Saved data entries:

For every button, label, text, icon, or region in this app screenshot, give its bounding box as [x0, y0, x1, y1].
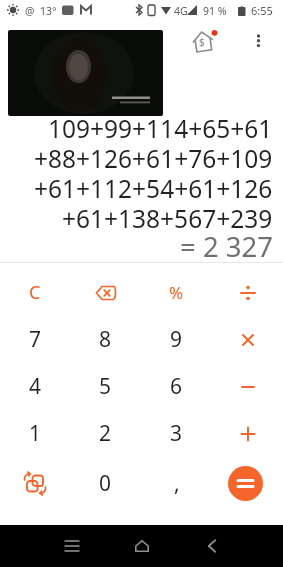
button[interactable]: 9 — [141, 316, 212, 363]
button[interactable]: 4 — [0, 363, 70, 410]
staticText: 5 — [99, 372, 112, 401]
button[interactable] — [70, 269, 141, 316]
staticText: 8 — [99, 325, 112, 354]
staticText: 3 — [170, 419, 183, 448]
staticText: 0 — [99, 469, 112, 498]
staticText: % — [169, 281, 184, 304]
button[interactable]: 3 — [141, 410, 212, 457]
staticText: 13° — [40, 4, 57, 18]
button[interactable] — [177, 525, 247, 567]
button[interactable]: 1 — [0, 410, 70, 457]
staticText: 4G — [174, 4, 188, 18]
button[interactable] — [212, 410, 283, 457]
button[interactable]: 7 — [0, 316, 70, 363]
staticText: +61+138+567+239 — [62, 202, 273, 232]
staticText: +88+126+61+76+109 — [34, 142, 273, 172]
button[interactable]: 2 — [70, 410, 141, 457]
button[interactable]: 8 — [70, 316, 141, 363]
staticText: 109+99+114+65+61 — [48, 112, 273, 142]
button[interactable] — [212, 363, 283, 410]
staticText: 6:55 — [251, 3, 273, 18]
button[interactable] — [212, 316, 283, 363]
button[interactable]: $ — [188, 27, 222, 57]
button[interactable]: % — [141, 269, 212, 316]
button[interactable]: 0 — [70, 457, 141, 510]
staticText: @ — [25, 4, 35, 18]
staticText: 7 — [29, 325, 42, 354]
button[interactable]: , — [141, 457, 212, 510]
button[interactable] — [8, 30, 163, 116]
staticText: 6 — [170, 372, 183, 401]
button[interactable]: 5 — [70, 363, 141, 410]
staticText: $ — [199, 35, 205, 49]
button[interactable] — [248, 28, 270, 54]
staticText: 1 — [29, 419, 42, 448]
staticText: 2 — [99, 419, 112, 448]
button[interactable]: 6 — [141, 363, 212, 410]
button[interactable] — [107, 525, 177, 567]
staticText: = 2 327 — [180, 228, 273, 258]
staticText: +61+112+54+61+126 — [34, 172, 273, 202]
staticText: C — [29, 280, 41, 305]
staticText: , — [174, 469, 180, 498]
button[interactable]: C — [0, 269, 70, 316]
button[interactable] — [212, 457, 283, 510]
staticText: 4 — [29, 372, 42, 401]
button[interactable] — [0, 457, 70, 510]
staticText: 91 % — [203, 4, 227, 18]
button[interactable] — [212, 269, 283, 316]
button[interactable] — [36, 525, 107, 567]
staticText: 9 — [170, 325, 183, 354]
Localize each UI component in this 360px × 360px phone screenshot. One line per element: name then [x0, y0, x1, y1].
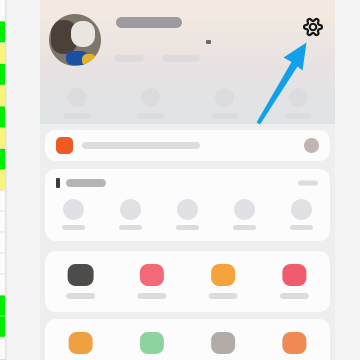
button[interactable]: Contact	[273, 199, 330, 230]
button[interactable]	[45, 130, 330, 161]
button[interactable]: Contact	[159, 199, 216, 230]
button[interactable]: Contact	[45, 199, 102, 230]
button[interactable]: Service	[188, 332, 259, 360]
button[interactable]: Contact	[102, 199, 159, 230]
button[interactable]: Shortcut	[261, 88, 335, 119]
button[interactable]: Shortcut	[188, 88, 261, 119]
button[interactable]: Settings	[297, 11, 329, 43]
button[interactable]: Service	[116, 264, 187, 299]
button[interactable]: Contact	[216, 199, 273, 230]
button[interactable]: Service	[259, 264, 330, 299]
button[interactable]: Service	[188, 264, 259, 299]
button[interactable]: Service	[45, 264, 116, 299]
button[interactable]: Service	[45, 332, 116, 360]
button[interactable]: Service	[259, 332, 330, 360]
button[interactable]: Service	[116, 332, 187, 360]
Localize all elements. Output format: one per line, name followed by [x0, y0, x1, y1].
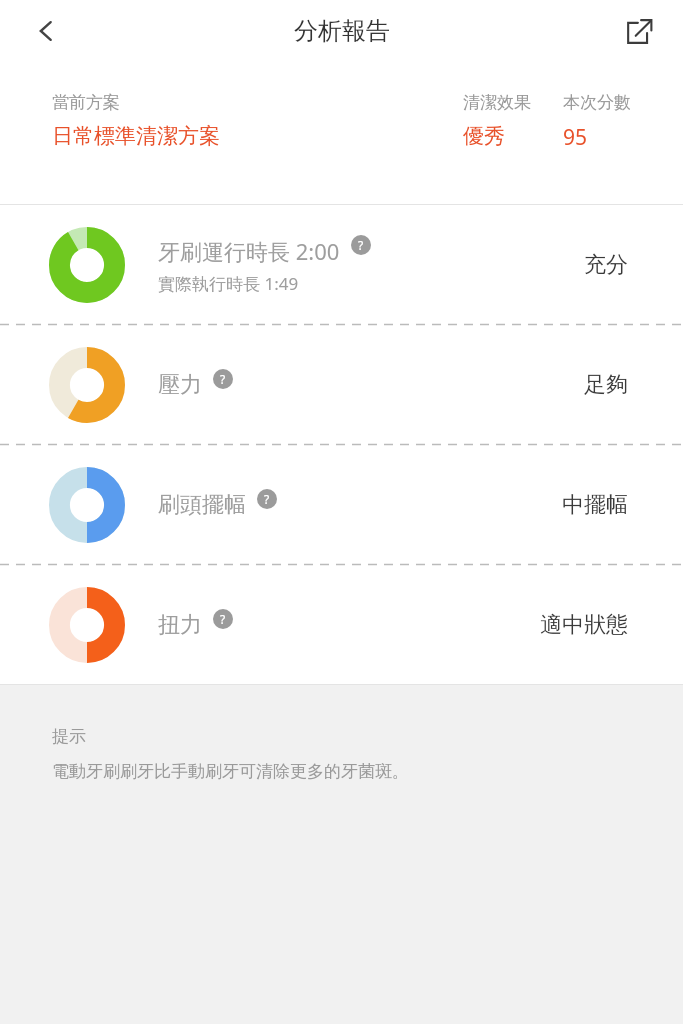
staticText: 優秀 [463, 123, 505, 149]
staticText: 牙刷運行時長 2:00 [158, 236, 340, 266]
staticText: 清潔效果 [463, 92, 531, 113]
staticText: 中擺幅 [562, 491, 628, 519]
staticText: 充分 [584, 251, 628, 279]
staticText: 刷頭擺幅 [158, 491, 246, 519]
staticText: 實際執行時長 1:49 [158, 272, 299, 295]
staticText: 本次分數 [563, 92, 631, 113]
button[interactable]: Back [22, 7, 70, 55]
staticText: 95 [563, 123, 588, 152]
staticText: ? [264, 491, 270, 507]
staticText: 日常標準清潔方案 [52, 123, 220, 149]
staticText: 分析報告 [294, 16, 390, 46]
staticText: 足夠 [584, 371, 628, 399]
staticText: 當前方案 [52, 92, 120, 113]
staticText: ? [220, 611, 226, 627]
button[interactable]: Share [615, 7, 663, 55]
button[interactable]: 壓力 [0, 325, 683, 444]
button[interactable]: 扭力 [0, 565, 683, 684]
staticText: 電動牙刷刷牙比手動刷牙可清除更多的牙菌斑。 [52, 761, 409, 782]
staticText: ? [358, 237, 364, 253]
staticText: 扭力 [158, 611, 202, 639]
staticText: 壓力 [158, 371, 202, 399]
staticText: ? [220, 371, 226, 387]
button[interactable]: 刷頭擺幅 [0, 445, 683, 564]
staticText: 適中狀態 [540, 611, 628, 639]
button[interactable]: 牙刷運行時長 2:00 [0, 205, 683, 324]
staticText: 提示 [52, 726, 86, 747]
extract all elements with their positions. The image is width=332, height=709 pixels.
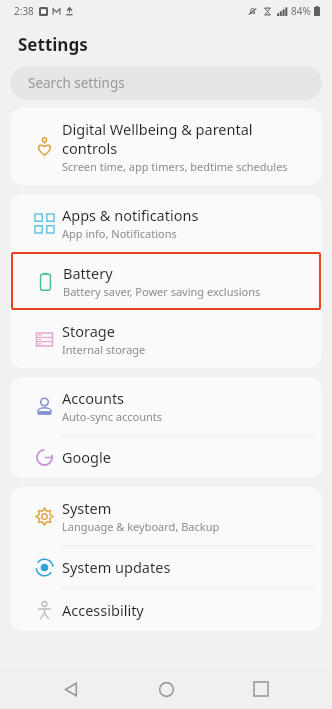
staticText: Settings bbox=[18, 33, 88, 56]
staticText: 84% bbox=[291, 4, 311, 18]
button[interactable]: Storage bbox=[10, 310, 322, 368]
staticText: Google bbox=[62, 447, 111, 467]
staticText: Search settings bbox=[28, 74, 125, 92]
staticText: Screen time, app timers, bedtime schedul… bbox=[62, 159, 288, 174]
staticText: Battery bbox=[63, 263, 113, 283]
button[interactable]: Digital Wellbeing & parental controls bbox=[10, 108, 322, 185]
button[interactable]: Home bbox=[142, 669, 190, 709]
staticText: Accounts bbox=[62, 388, 125, 408]
button[interactable]: Battery bbox=[11, 252, 321, 310]
button[interactable]: Accessibility bbox=[10, 589, 322, 631]
button[interactable]: Google bbox=[10, 436, 322, 478]
button[interactable]: System updates bbox=[10, 546, 322, 588]
staticText: Apps & notifications bbox=[62, 205, 199, 225]
staticText: System updates bbox=[62, 557, 171, 577]
button[interactable]: Search settings bbox=[10, 66, 322, 100]
staticText: Auto-sync accounts bbox=[62, 409, 163, 424]
staticText: Digital Wellbeing & parental controls bbox=[62, 119, 253, 158]
button[interactable]: Accounts bbox=[10, 377, 322, 435]
staticText: Language & keyboard, Backup bbox=[62, 519, 220, 534]
staticText: Storage bbox=[62, 321, 115, 341]
staticText: Internal storage bbox=[62, 342, 146, 357]
staticText: Battery saver, Power saving exclusions bbox=[63, 284, 261, 299]
button[interactable]: Apps & notifications bbox=[10, 194, 322, 252]
button[interactable]: Recent apps bbox=[237, 669, 285, 709]
staticText: 2:38 bbox=[14, 4, 34, 18]
staticText: Accessibility bbox=[62, 600, 144, 620]
staticText: App info, Notifications bbox=[62, 226, 177, 241]
button[interactable]: System bbox=[10, 487, 322, 545]
button[interactable]: Back bbox=[47, 669, 95, 709]
staticText: System bbox=[62, 498, 112, 518]
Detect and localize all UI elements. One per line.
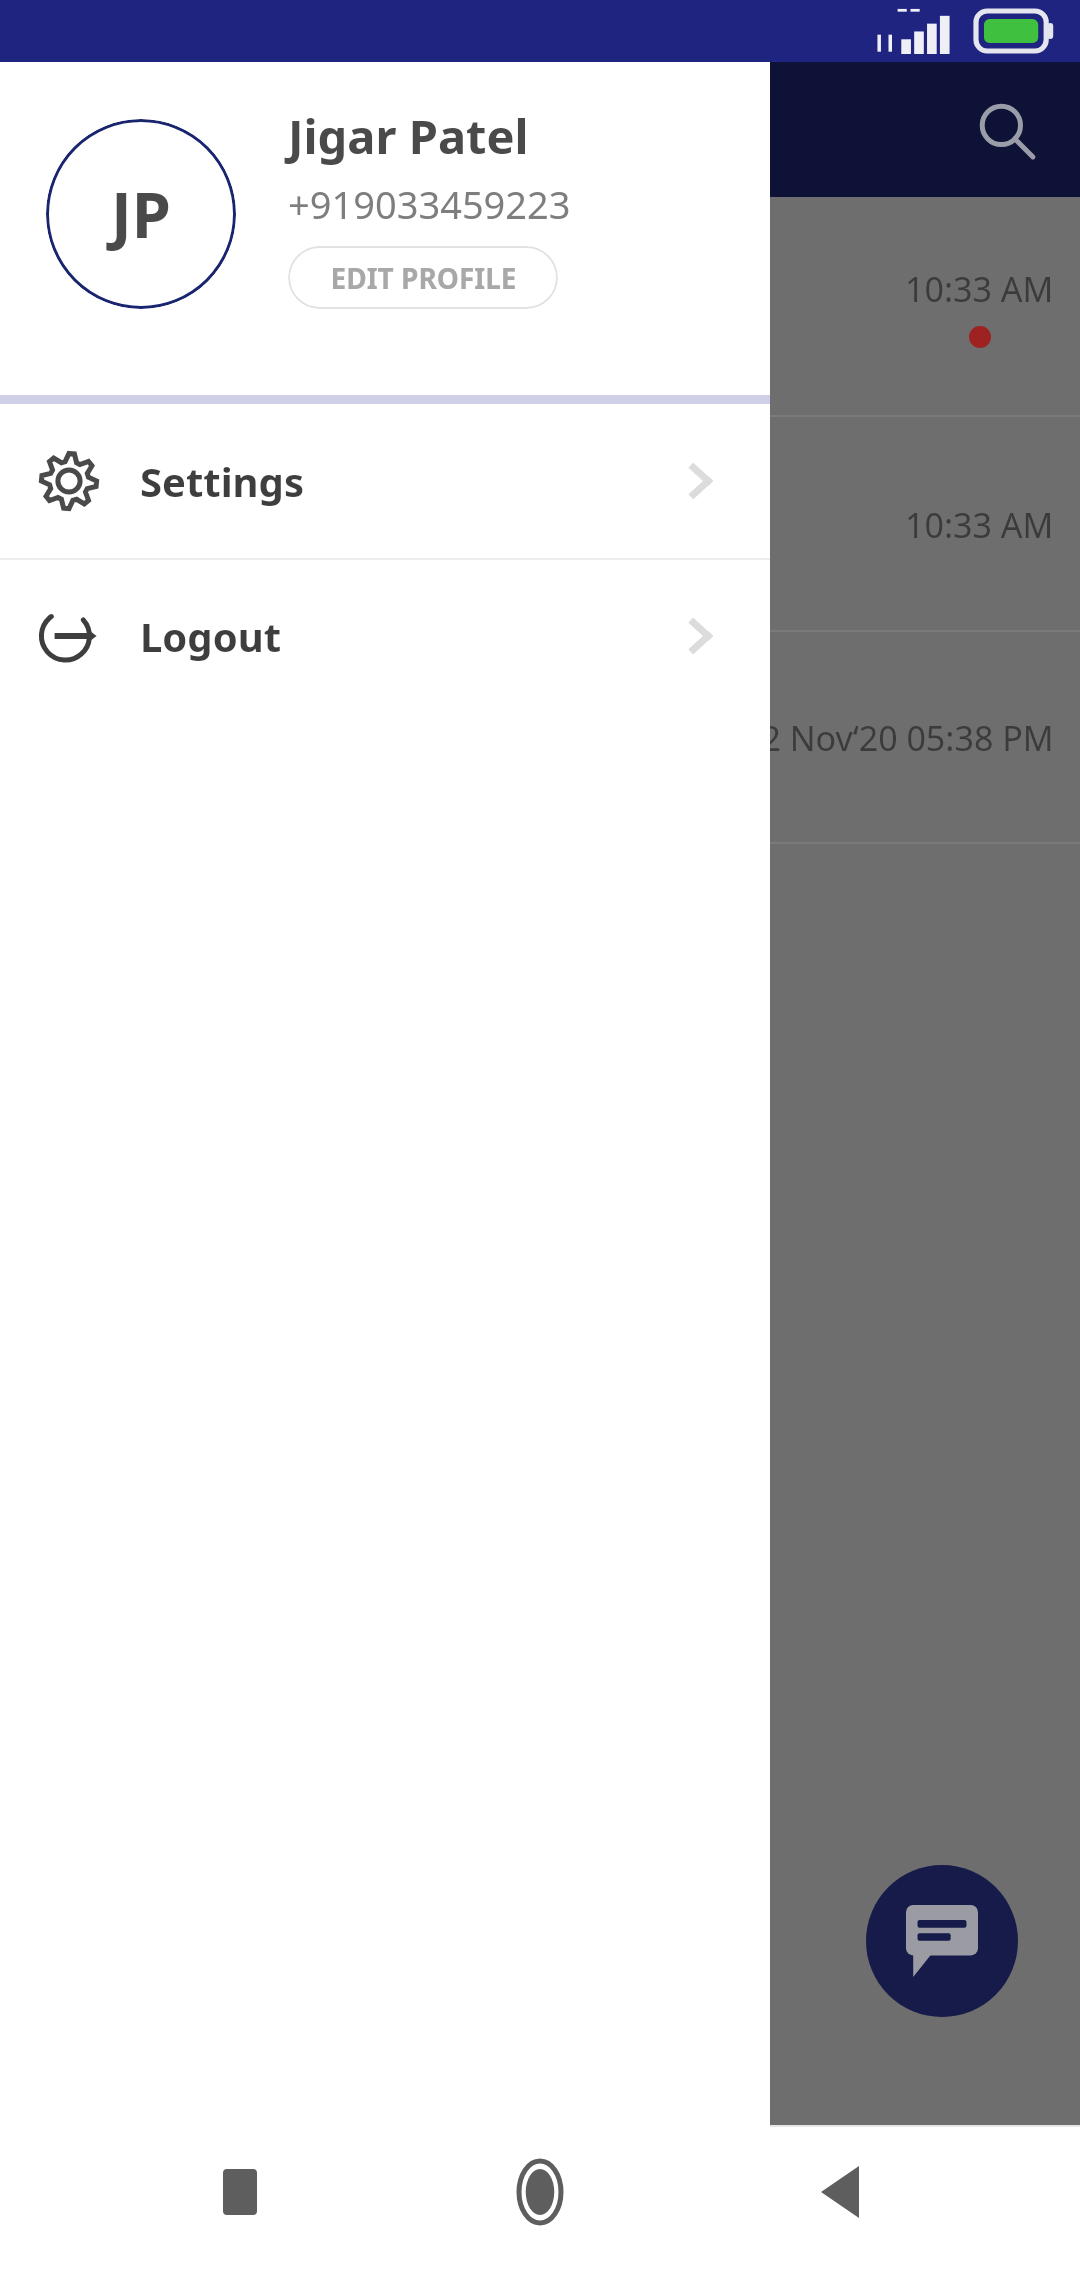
button[interactable]: Home [390,2127,690,2257]
staticText: 10:33 AM [905,266,1054,312]
staticText: JP [111,171,171,257]
staticText: +919033459223 [288,178,571,230]
button[interactable]: EDIT PROFILE [288,246,558,309]
staticText: Settings [140,454,304,508]
button[interactable]: Search [958,82,1054,178]
button[interactable]: 02 Nov‘20 05:38 PM [0,632,1080,844]
button[interactable]: JP [46,119,236,309]
button[interactable]: Settings [0,404,770,558]
staticText: 02 Nov‘20 05:38 PM [742,715,1054,761]
button[interactable]: Recents [90,2127,390,2257]
button[interactable]: 10:33 AM [0,197,1080,417]
staticText: Jigar Patel [288,104,529,168]
button[interactable]: New message [866,1865,1018,2017]
staticText: 10:33 AM [905,502,1054,548]
staticText: EDIT PROFILE [330,259,517,297]
button[interactable]: 10:33 AM [0,417,1080,632]
staticText: Logout [140,609,281,663]
button[interactable]: Back [690,2127,990,2257]
button[interactable]: Logout [0,560,770,712]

Task to complete:
Print, exactly and only, the lines running from the line with "Detect and localize" through the last line of the data, including both. Skip any picture.

Exercise output:
Detect and localize all UI elements. One per line.
button[interactable]: Home [390,2127,690,2257]
staticText: 10:33 AM [905,266,1054,312]
staticText: JP [111,171,171,257]
staticText: +919033459223 [288,178,571,230]
button[interactable]: EDIT PROFILE [288,246,558,309]
staticText: Settings [140,454,304,508]
button[interactable]: Search [958,82,1054,178]
button[interactable]: 02 Nov‘20 05:38 PM [0,632,1080,844]
button[interactable]: JP [46,119,236,309]
button[interactable]: Settings [0,404,770,558]
staticText: 02 Nov‘20 05:38 PM [742,715,1054,761]
button[interactable]: Recents [90,2127,390,2257]
button[interactable]: 10:33 AM [0,197,1080,417]
staticText: Jigar Patel [288,104,529,168]
button[interactable]: New message [866,1865,1018,2017]
staticText: 10:33 AM [905,502,1054,548]
staticText: EDIT PROFILE [330,259,517,297]
button[interactable]: 10:33 AM [0,417,1080,632]
staticText: Logout [140,609,281,663]
button[interactable]: Back [690,2127,990,2257]
button[interactable]: Logout [0,560,770,712]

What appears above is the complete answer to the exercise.